Basil Exposition

The Rest Is Noise

Posted in Books, Music, Reviews by louche on 18 April, 2011

Strauss, Stravinsky and Schoenberg

Last summer, in a fit of self-improvement, I bought myself a copy of Alex Ross’s The Rest Is Noise, a history of classical music in the twentieth century.  I finished it this week.  (That probably gives you a hint of where this is going.)  I bought it at least in part because the BF’s favourite musical era is the twentieth century (the BF is a music graduate), but also because I feel I should know more about classical music than I do — for a holder of a diploma in the piano, I’m a very ignorant person when it comes to symphonies and the like.
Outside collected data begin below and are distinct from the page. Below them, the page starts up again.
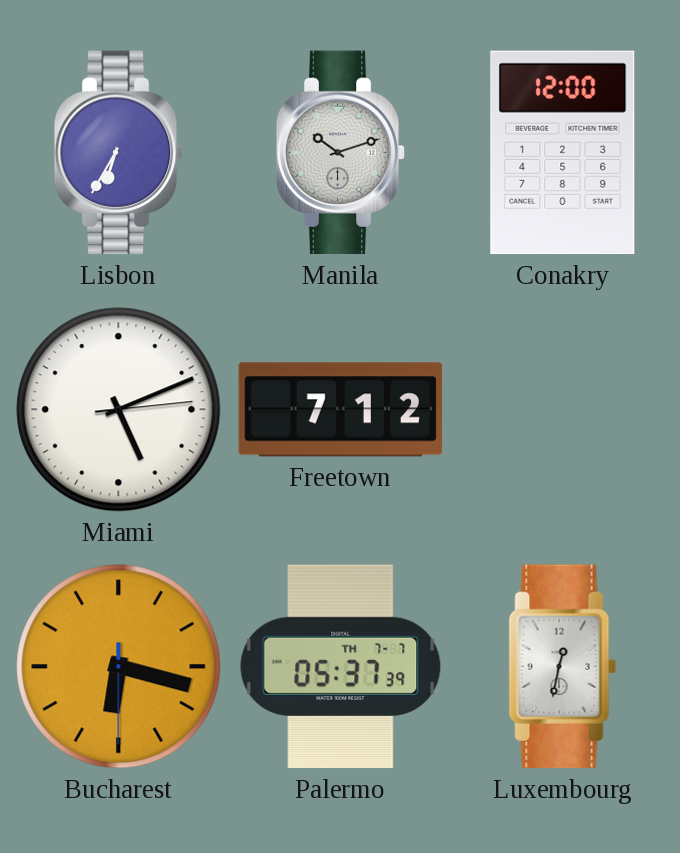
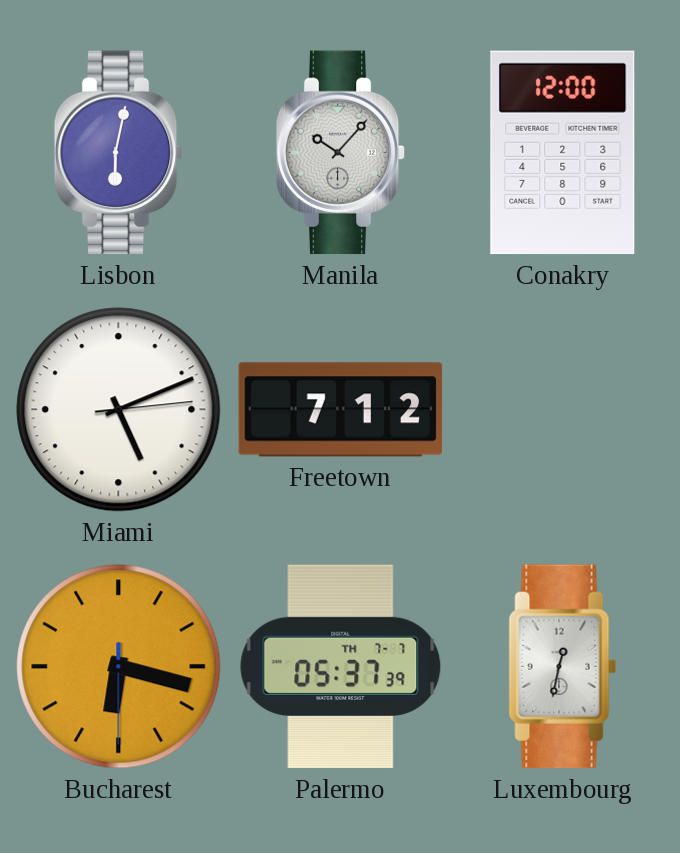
Lisbon: 6:35 -> 6:02
Manila: 10:12 -> 10:07
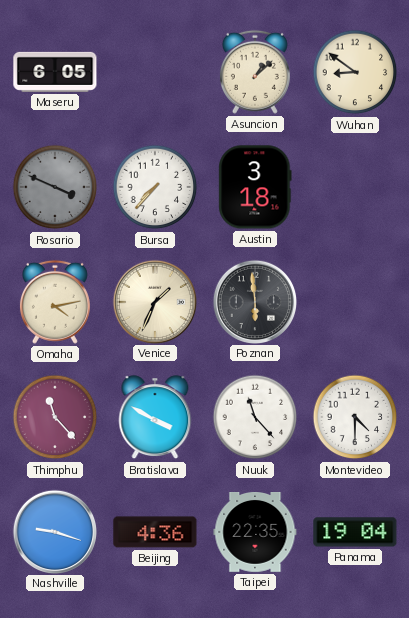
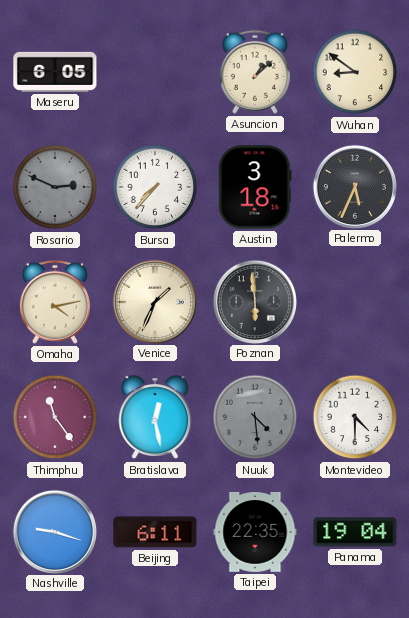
Rosario: 3:49 -> 2:49
Palermo: none -> 5:34
Thimphu: 11:23 -> 11:24
Bratislava: 3:50 -> 12:28
Nuuk: 11:23 -> 4:29
Nuuk dial: white -> grey
Beijing: 4:36 -> 6:11
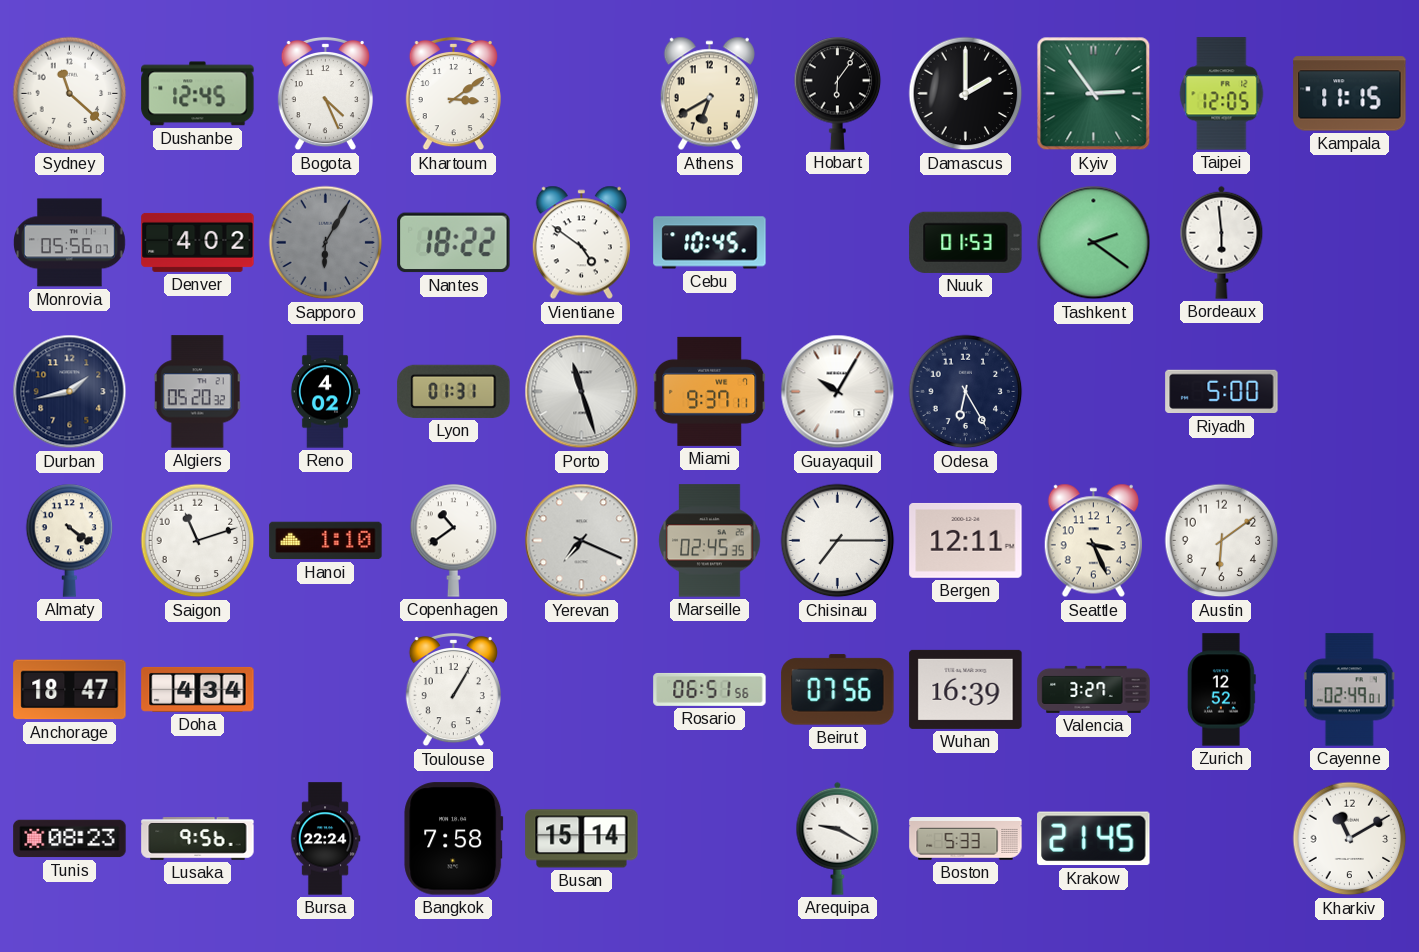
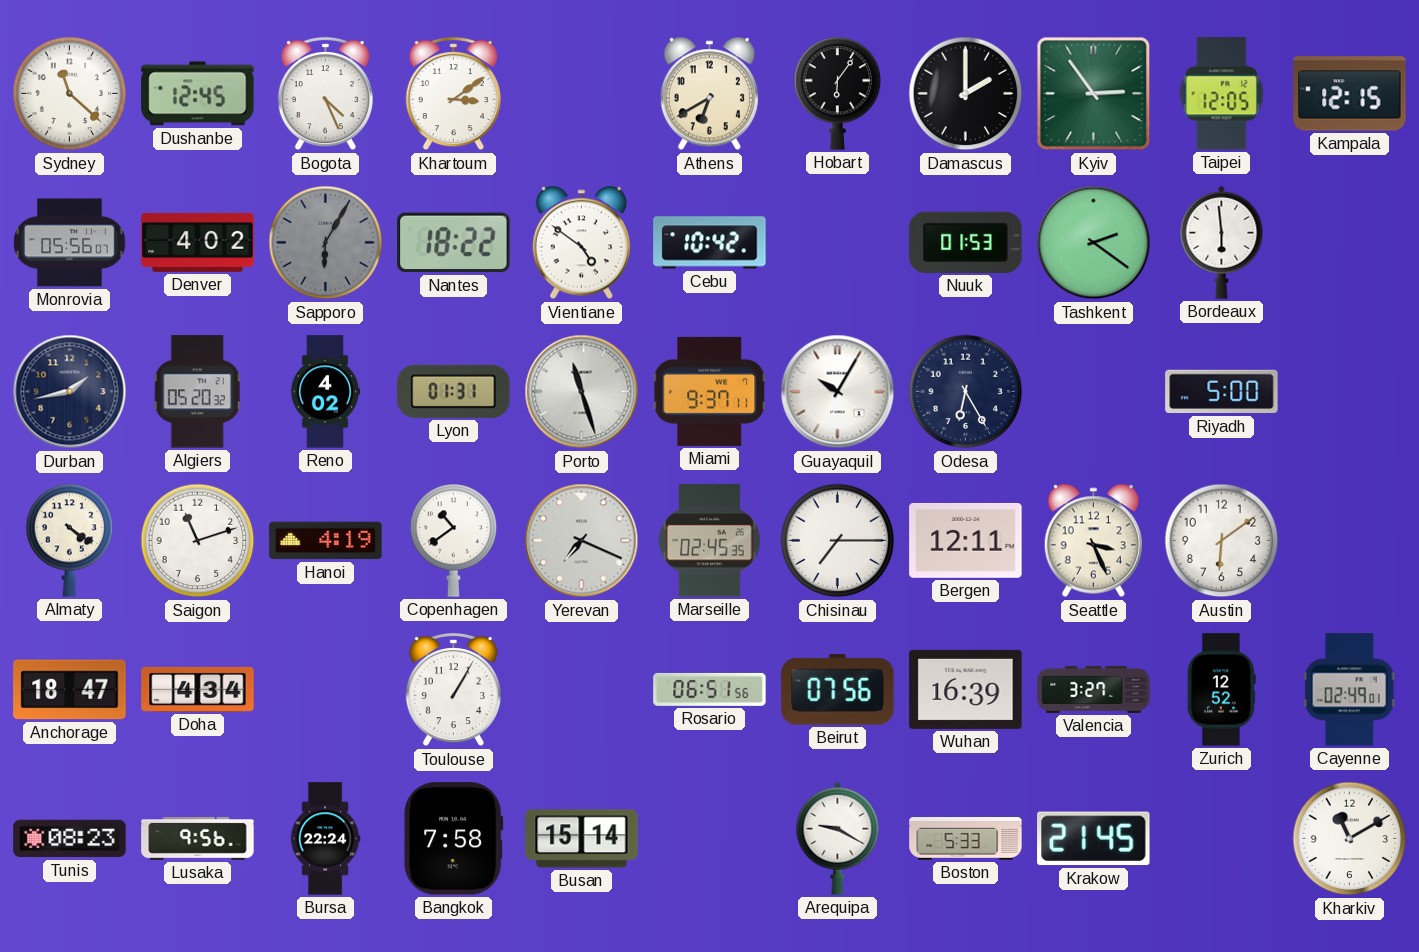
Kampala: 11:15 -> 12:15
Cebu: 10:45 -> 10:42
Hanoi: 1:10 -> 4:19
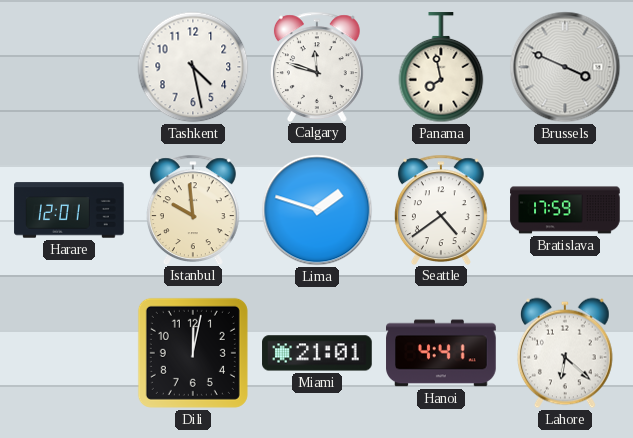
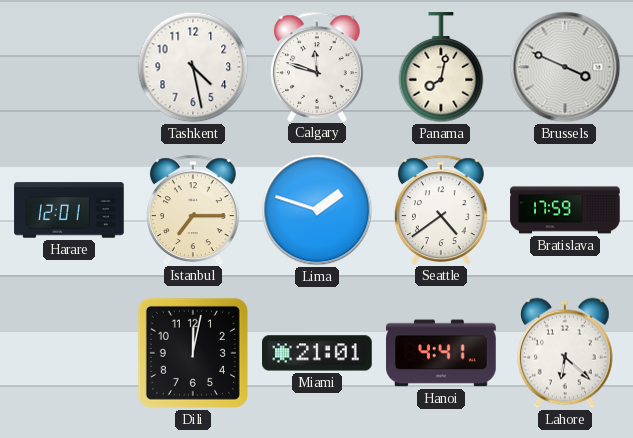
Panama: 7:58 -> 8:02
Istanbul: 9:59 -> 7:15
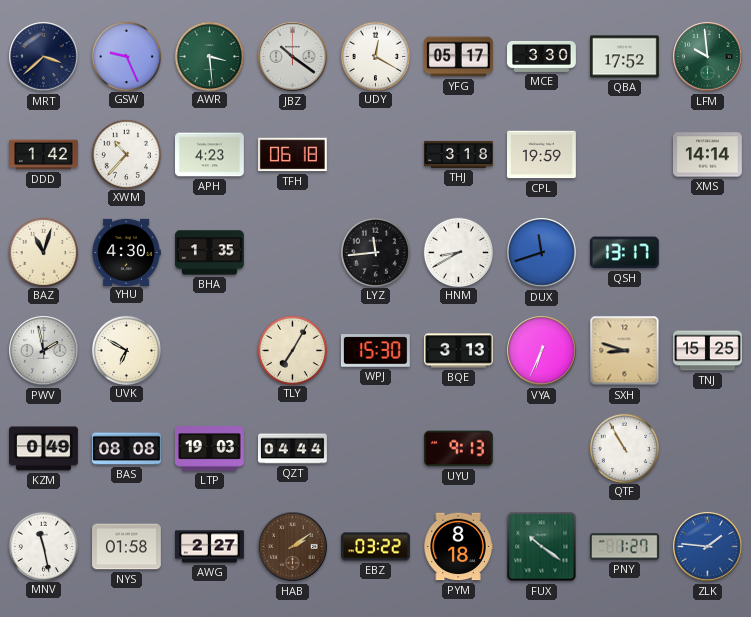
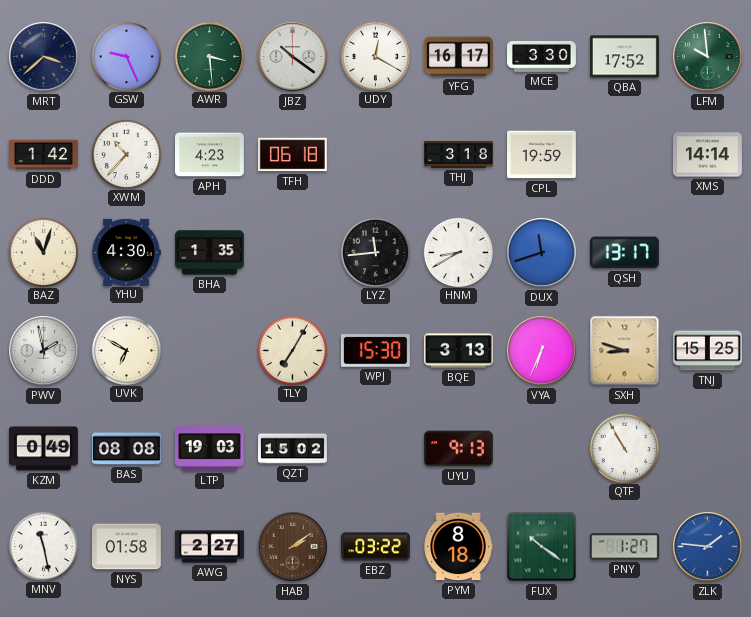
YFG: 05:17 -> 16:17
QZT: 04:44 -> 15:02
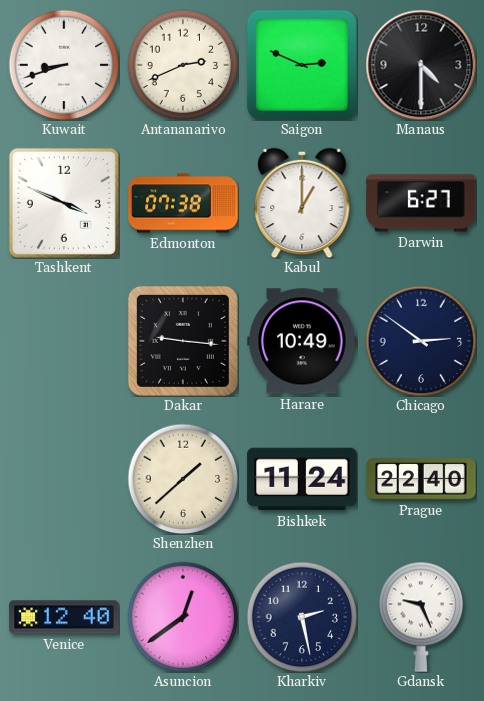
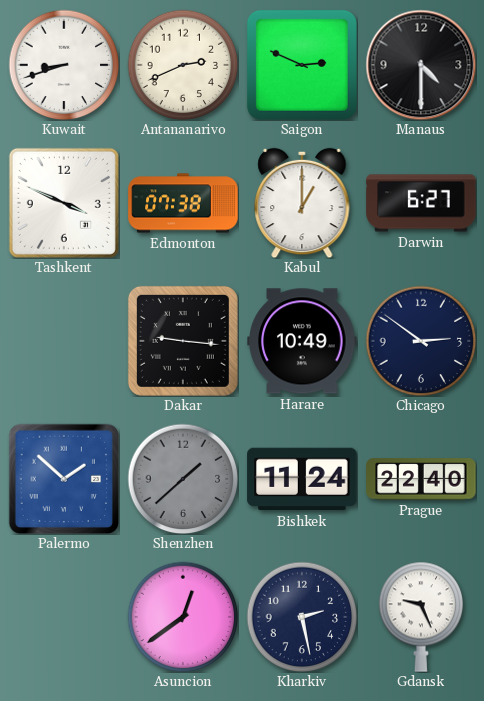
Palermo: none -> 1:52
Shenzhen dial: cream -> grey
Venice: 12:40 -> none
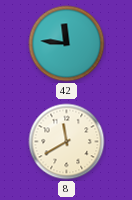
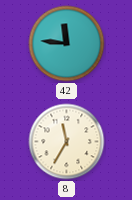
8: 11:40 -> 11:35
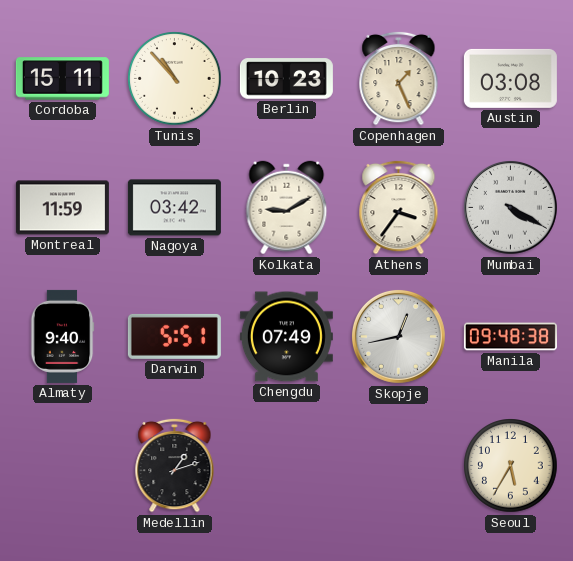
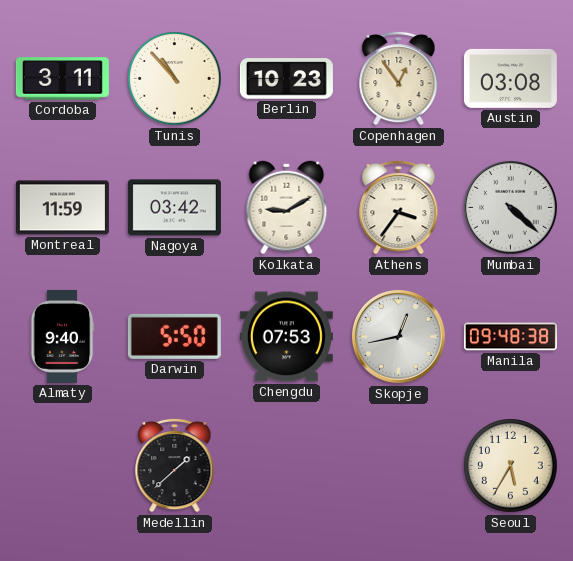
Cordoba: 15:11 -> 3:11
Copenhagen: 1:26 -> 12:54
Mumbai: 4:20 -> 4:22
Darwin: 5:51 -> 5:50
Chengdu: 07:49 -> 07:53
Medellin: 1:12 -> 1:38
It took me so long to finish because my first attempt at it was derailed by feeling I couldn’t understand it without listening to all the pieces mentioned in the book, which would be a hiding to nothing (the book is 600 pages long, not including appendices, indices and the rest, and is appropriately stuffed with mentions of welters of individual pieces).  Ross does his best to meet the reader halfway, even collating an excellent listening guide on his website to help.  This, however, is not quite ideal, with small snippets rather than whole pieces — Ross can hardly do anything about this when almost everything he discusses is still under copyright, but it is nevertheless difficult, and definitely made my reading of the book difficult.

It was also made difficult by my realisation that sitting down to read this in one snifter is like sitting down to read Inventing Ireland by Declan Kiberd, a thing that I would never entertain the idea of doing.  Kiberd’s book is about the literature of the modern Irish nation, and is similarly enormous both in size and scope.  It is manifestly a book for digesting a chapter at a time, and I think this is fair to say of Ross’s book too – it will probably better serve musical undergraduates than it will the likes of me, and once I realised this it was hard to think of it as a book for pleasure.

Unfamiliar with the music and without copies of it to hand, by default I focussed much of my attention on the book’s many potted biographies of most of the key figures of the past century.  These were very good, and took in a great variety of figures both in personality and circumstances, from Sibelius’ lonely-sounding life in Finland to a sympathetic rendering of Richard Strauss’s difficult position in old age in Nazi Germany by way of Shostakovich’s incredibly difficult circumstances behind the Iron Curtain.  Easily the villain of the piece is Pierre Boulez, who sounds like a colossal dick, turning up to the concerts of other composers in order to boo, literally turning his back on composers he deemed insufficiently radical and penning obituaries that conclude thus: “I do not hesitate to write, not out of any desire to provoke a stupid scandal, but equally without bashful hypocrisy and pointless melancholy: SCHOENBERG IS DEAD” (394).  Britten comes out well; perhaps my favourite is Messaien, a person whose life was so open and straightforwardly lived that the worst anecdote that can be told about him was that once Messaien and his wife ate an entire pear tart in one sitting (486).

Apart from the biographical element, though, reading this book was frequently a sad experience for me; I increasingly felt that I just didn’t get the high-art music that Ross was dealing with, not helped by the fact that the music that I was familiar with and liked myself (such as the passages on Gershwin and Kern, which were easily the most enjoyable parts of the book for me) was consistently, snidely described as “populist” and, God help me, “middle-brow”.

The pacing, too, felt very uneven.  A chapter is lavished at the outset on a distinct place at a specific time (Paris in the twenties, Berlin in the twenties), giving ample time to set up important figures like Stravinsky and Schoenberg as well as the themes which would dominate their work (and by extension the work of much of the next 50 years).  These are followed by enormous chapters onRussia,AmericaandGermanyduring the Second World War – all important and interesting topics.  The postwar years are given decent attention, including a fascinating and completely new (to me) story about the Americans in Germany perpetrating psychological warfare through “the promotion of jazz, American composition, international contemporary music and other sounds that could be used to degrade the concept of Aryan cultural supremacy” (376).  But thereafter it feels like a whirlwind (primarily a whirlwind of the avant-garde which is, to put it mildly, not my cup of tea), with the last two decades worldwide being despatched in one all-encompassing chapter.  This last in particular it feels like nothing so much as Ross losing interest after having lavished attention on individual places earlier in the book.  I’m sure this is totally unfair – still, you can’t escape the fact that the whole of Asia is dealt with in four and a half pages in this last chapter.

I am sorry that this review sounds so relentlessly negative, but I think my expectations were high — I really hoped it would give me an “in” to this world, and it didn’t do that, most particularly because of the sore lack of an accompanying CD or four.  Maybe I should update this post in another year’s time after I’ve had a chance to scare up all the pieces that sounded worthwhile, but for now, this is how it is.